I'm trying to create a cluster on EC2. I have an account setup and validated with AWS. I have successfully downloaded and installed the segue
package and related packages and set my AWS credentials. My problem starts when I try to create a cluster and I get the following:
> library(segue)
Loading required package: rJava
Loading required package: caTools
Loading required package: bitops
Segue did not find your AWS credentials. Please run the setCredentials() function.
> setCredentials('', '') #keys hidden
> myCluster <- createCluster(numInstances=5)

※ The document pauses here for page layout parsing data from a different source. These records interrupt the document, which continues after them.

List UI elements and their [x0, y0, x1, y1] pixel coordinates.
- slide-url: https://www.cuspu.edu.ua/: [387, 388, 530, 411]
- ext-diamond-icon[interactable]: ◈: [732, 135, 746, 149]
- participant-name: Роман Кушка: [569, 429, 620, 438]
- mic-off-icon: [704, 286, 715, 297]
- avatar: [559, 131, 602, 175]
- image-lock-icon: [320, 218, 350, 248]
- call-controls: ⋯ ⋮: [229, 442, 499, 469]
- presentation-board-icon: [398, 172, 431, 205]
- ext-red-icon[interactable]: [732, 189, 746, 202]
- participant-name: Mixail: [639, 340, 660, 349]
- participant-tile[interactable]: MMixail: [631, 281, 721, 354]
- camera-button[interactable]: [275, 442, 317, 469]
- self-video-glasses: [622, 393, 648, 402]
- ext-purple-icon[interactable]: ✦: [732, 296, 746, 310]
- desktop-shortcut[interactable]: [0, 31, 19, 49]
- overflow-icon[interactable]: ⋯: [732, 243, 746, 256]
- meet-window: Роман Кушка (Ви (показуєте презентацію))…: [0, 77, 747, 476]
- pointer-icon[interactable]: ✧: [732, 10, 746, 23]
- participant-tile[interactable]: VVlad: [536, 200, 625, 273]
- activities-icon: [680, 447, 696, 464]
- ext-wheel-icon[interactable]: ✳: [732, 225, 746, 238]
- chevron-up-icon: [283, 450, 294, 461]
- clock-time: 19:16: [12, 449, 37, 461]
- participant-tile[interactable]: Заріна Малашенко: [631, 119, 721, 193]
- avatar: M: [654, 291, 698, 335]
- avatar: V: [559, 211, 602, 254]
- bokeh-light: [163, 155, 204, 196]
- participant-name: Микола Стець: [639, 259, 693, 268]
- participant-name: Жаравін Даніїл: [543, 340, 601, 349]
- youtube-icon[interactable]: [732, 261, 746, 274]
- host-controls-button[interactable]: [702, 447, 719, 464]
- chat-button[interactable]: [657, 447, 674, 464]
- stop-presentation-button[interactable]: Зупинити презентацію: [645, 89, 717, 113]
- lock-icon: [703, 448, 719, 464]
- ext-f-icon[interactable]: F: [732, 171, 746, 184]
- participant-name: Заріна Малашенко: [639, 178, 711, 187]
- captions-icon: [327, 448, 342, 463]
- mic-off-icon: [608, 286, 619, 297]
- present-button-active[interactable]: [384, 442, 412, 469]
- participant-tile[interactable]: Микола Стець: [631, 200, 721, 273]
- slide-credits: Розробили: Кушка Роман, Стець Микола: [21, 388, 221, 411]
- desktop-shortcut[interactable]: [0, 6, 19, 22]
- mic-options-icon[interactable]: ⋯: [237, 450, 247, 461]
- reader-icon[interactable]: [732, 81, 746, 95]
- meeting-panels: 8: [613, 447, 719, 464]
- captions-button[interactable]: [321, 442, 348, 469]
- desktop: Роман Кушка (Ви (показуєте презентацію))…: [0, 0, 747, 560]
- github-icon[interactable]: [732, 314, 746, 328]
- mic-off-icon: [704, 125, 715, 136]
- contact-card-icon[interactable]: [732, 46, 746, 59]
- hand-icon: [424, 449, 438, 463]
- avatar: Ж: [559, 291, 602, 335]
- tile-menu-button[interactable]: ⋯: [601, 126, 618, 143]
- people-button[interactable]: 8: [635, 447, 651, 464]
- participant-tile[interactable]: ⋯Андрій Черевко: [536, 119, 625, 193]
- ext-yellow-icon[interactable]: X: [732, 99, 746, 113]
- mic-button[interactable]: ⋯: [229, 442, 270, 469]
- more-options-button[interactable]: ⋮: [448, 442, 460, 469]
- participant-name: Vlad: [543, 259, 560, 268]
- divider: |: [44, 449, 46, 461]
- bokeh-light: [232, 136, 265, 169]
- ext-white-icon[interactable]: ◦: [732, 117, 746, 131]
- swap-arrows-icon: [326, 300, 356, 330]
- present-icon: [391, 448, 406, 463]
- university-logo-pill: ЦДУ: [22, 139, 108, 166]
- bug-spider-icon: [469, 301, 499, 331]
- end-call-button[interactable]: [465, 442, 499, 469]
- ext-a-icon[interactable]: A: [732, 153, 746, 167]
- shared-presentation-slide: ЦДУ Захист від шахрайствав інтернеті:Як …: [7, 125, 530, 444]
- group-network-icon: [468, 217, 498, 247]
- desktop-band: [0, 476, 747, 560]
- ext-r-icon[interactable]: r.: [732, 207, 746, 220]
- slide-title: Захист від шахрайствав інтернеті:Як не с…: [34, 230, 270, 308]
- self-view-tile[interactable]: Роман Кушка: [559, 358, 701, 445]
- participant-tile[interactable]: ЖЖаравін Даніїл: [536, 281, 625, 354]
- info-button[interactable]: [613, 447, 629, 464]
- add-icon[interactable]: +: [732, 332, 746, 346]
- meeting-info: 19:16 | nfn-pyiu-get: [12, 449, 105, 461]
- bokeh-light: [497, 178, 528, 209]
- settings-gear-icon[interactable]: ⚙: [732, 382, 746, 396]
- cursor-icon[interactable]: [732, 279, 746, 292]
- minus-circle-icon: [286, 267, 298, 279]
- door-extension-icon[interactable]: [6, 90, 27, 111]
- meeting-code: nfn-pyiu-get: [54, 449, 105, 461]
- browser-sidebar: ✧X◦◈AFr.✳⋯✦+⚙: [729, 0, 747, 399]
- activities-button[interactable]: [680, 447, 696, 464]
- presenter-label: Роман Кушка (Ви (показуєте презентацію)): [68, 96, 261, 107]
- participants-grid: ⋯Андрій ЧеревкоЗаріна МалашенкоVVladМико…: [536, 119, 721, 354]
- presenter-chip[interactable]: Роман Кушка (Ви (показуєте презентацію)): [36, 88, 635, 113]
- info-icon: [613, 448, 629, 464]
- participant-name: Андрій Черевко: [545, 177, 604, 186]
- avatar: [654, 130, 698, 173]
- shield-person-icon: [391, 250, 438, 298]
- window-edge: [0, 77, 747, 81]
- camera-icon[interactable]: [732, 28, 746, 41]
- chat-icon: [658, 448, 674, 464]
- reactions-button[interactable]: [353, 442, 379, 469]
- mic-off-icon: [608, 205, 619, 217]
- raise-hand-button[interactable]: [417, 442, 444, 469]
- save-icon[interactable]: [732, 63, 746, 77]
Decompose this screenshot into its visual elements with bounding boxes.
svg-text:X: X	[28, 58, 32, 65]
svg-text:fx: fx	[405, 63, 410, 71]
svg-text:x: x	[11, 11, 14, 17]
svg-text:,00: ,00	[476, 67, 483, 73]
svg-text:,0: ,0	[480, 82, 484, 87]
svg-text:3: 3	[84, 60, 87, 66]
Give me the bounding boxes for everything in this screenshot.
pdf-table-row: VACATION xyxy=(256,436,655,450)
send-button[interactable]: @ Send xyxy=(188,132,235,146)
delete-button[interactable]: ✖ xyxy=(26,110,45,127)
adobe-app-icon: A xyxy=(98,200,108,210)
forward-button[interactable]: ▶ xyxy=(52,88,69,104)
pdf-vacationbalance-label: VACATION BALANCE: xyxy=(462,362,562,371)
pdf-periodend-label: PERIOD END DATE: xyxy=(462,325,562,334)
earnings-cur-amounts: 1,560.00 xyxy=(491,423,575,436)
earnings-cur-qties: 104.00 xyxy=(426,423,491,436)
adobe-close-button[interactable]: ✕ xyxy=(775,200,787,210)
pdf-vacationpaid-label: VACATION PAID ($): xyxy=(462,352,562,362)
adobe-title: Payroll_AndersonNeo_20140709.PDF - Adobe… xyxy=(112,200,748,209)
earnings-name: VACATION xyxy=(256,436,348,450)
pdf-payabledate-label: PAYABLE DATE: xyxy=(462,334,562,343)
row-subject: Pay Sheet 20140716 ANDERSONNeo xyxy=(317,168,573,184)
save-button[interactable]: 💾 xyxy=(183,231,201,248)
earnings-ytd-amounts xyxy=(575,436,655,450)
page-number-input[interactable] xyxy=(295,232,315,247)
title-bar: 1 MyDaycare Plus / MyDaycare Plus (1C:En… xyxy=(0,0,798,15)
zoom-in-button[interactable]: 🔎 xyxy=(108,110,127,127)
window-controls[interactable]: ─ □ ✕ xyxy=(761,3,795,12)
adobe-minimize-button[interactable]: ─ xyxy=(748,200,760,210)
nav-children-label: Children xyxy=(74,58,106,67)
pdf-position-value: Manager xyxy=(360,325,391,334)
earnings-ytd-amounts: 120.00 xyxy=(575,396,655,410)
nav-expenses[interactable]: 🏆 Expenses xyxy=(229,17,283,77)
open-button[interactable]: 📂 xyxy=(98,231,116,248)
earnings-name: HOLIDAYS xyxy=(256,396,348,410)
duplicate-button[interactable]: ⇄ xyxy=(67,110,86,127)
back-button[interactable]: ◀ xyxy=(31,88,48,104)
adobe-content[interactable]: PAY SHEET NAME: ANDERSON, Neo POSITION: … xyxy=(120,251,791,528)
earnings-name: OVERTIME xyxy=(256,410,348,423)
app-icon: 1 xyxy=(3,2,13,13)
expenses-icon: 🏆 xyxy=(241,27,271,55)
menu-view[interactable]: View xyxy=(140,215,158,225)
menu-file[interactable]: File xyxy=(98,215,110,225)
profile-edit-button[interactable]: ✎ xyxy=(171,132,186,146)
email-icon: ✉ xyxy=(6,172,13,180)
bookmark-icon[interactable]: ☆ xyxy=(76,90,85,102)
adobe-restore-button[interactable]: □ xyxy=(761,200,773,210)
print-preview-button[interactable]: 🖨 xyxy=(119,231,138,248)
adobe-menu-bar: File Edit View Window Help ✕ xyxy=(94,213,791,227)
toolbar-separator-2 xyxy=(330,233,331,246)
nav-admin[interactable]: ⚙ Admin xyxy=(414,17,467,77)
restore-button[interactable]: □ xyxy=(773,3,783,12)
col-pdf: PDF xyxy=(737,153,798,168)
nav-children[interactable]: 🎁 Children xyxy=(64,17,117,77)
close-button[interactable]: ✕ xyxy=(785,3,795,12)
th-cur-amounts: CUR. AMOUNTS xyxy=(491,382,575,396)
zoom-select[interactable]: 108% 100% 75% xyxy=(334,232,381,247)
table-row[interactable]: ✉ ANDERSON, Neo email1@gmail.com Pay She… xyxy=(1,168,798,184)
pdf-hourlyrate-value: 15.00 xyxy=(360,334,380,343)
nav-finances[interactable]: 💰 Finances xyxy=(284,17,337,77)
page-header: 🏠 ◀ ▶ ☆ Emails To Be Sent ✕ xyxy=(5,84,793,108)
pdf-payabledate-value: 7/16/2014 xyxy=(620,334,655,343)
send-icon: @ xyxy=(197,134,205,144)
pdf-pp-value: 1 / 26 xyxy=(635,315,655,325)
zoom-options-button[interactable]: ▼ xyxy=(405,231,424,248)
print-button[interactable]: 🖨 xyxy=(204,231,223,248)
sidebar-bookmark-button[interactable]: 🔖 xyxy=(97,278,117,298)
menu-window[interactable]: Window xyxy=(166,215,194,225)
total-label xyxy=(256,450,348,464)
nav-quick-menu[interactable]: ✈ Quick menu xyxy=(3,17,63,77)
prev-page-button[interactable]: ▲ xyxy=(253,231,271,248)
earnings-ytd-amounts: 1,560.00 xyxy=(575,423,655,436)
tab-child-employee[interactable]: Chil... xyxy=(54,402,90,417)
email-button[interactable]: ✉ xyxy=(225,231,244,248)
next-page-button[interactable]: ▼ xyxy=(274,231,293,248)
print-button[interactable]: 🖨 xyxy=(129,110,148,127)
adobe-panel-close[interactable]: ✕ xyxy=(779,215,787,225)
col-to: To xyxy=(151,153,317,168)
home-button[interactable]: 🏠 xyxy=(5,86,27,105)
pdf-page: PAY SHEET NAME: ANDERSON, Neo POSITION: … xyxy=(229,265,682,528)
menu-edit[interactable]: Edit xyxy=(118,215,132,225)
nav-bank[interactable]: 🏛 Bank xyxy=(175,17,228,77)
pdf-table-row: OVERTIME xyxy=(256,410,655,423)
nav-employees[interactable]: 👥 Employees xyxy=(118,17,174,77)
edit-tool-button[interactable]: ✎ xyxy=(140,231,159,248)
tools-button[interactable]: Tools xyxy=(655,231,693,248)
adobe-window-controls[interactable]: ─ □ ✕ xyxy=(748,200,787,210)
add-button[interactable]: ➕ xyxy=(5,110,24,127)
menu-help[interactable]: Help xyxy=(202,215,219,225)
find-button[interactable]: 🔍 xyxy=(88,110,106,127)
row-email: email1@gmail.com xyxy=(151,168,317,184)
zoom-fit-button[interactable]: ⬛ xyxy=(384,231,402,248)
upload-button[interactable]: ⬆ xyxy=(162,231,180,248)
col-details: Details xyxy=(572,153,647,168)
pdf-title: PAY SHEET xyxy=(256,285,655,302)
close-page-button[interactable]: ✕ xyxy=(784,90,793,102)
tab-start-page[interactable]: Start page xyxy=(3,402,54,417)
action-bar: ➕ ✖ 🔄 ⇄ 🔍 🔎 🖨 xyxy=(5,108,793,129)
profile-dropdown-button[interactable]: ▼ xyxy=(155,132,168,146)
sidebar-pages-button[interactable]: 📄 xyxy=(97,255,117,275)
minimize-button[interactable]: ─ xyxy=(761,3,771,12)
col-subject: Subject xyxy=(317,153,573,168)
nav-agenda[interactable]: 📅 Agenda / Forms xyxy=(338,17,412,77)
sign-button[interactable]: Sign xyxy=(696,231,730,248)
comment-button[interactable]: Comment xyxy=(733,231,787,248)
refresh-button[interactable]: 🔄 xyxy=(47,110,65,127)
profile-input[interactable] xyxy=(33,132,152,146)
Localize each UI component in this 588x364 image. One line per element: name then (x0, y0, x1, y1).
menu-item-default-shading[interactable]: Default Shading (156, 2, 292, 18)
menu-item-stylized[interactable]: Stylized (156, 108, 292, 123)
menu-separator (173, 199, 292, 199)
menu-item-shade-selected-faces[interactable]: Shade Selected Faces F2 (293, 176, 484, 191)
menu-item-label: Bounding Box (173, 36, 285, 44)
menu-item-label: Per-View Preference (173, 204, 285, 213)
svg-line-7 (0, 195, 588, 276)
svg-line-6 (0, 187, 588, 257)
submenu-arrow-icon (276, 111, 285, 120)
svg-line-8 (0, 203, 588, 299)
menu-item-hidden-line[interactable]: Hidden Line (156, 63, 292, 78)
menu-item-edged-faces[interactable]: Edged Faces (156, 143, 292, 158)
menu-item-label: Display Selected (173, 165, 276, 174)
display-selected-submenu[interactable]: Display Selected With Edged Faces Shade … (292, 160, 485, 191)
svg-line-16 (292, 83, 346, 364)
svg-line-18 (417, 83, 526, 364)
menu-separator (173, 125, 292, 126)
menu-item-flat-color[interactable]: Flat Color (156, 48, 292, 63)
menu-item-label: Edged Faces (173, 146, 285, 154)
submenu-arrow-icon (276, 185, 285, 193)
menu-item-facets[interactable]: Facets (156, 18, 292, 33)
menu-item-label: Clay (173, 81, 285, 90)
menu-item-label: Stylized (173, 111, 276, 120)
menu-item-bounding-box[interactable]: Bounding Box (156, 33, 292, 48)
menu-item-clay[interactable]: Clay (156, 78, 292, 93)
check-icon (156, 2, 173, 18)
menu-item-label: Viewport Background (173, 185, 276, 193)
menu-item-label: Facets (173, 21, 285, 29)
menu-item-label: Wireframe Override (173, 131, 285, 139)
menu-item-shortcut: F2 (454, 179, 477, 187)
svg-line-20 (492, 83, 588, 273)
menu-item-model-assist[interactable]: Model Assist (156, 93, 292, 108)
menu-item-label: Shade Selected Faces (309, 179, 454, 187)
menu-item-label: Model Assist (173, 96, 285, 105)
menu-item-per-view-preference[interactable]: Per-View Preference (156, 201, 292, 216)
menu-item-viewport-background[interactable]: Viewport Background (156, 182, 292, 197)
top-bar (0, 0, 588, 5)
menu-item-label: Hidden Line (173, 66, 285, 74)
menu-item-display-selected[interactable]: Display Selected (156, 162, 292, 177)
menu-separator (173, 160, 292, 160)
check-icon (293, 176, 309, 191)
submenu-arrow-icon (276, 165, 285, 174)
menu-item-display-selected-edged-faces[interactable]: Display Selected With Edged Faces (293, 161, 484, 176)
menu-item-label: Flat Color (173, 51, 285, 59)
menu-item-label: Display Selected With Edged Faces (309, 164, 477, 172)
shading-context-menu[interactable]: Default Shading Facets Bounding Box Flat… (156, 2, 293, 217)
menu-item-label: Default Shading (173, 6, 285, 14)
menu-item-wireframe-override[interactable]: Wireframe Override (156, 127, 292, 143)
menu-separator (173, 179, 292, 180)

Error in .jcall("RJavaTools", "Ljava/lang/Object;", "invokeMethod", cl, :
com.amazonaws.AmazonClientException: Can't turn bucket name into a URI: Illegal character in authority at index 8: https://c:\users\backup~1\appdata\local\temp\rtmp4u0n8yqaaoducils-segue.s3.amazonaws.com
Any ideas?
acesnap, I'm the author of Segue and I can say with confidence that the issue you're running into is that the Segue
package has not been implemented to run on the Windows platform. I'm suspicious that the issue is that windows does funny things with file paths, temp files, and the like. The server side of the Segue package is always the Amazon Elastic Map Reduce service which runs Linux, but temporary files are built on the client machine and so Segue must talk nice with the local operating system.
There are several work-arounds I can think of:
Set up Virtual Box on your local machine and get Ubuntu and R installed.
Set up an EC2 machine and install R and Segue and then use that machine to fire off Segue jobs.
Buy a Mac or install Linux on a desktop machine (kinda obvious, I guess)
Even though my desktop machines are Mac and Linux, I use #2 above frequently. I do this because it speeds up the communication between the machine running Segue and the backend cluster. It also reduces the probability that the Segue main machine will lose connectivity to the EMR backend. This is valuable because if communication is lost between Segue and the amazon cloud while a job is running then the job will run on the cloud cluster, but have no way of returning results to the Segue main machine (the machine you submit jobs from).